→ **Material supplied**:
◇ ◇ ◇
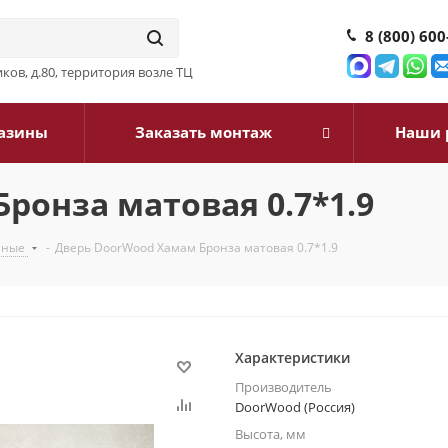
8 (800) 600
ков, д.80, территория возле ТЦ
азины
Заказать монтаж
Наши 
ронза матовая 0.7*1.9
нные
-
Дверь DoorWood Хамам Бронза матовая 0.7*1.9
Характеристики
Производитель
DoorWood (Россия)
Высота, мм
◇ ◇ ◇
→ **Required work**: Drop the images; copy every entry above exactly.

→ **Solution for this problem**:
8 (800) 600
ков, д.80, территория возле ТЦ
азины
Заказать монтаж
Наши 
ронза матовая 0.7*1.9
нные
-
Дверь DoorWood Хамам Бронза матовая 0.7*1.9
Характеристики
Производитель
DoorWood (Россия)
Высота, мм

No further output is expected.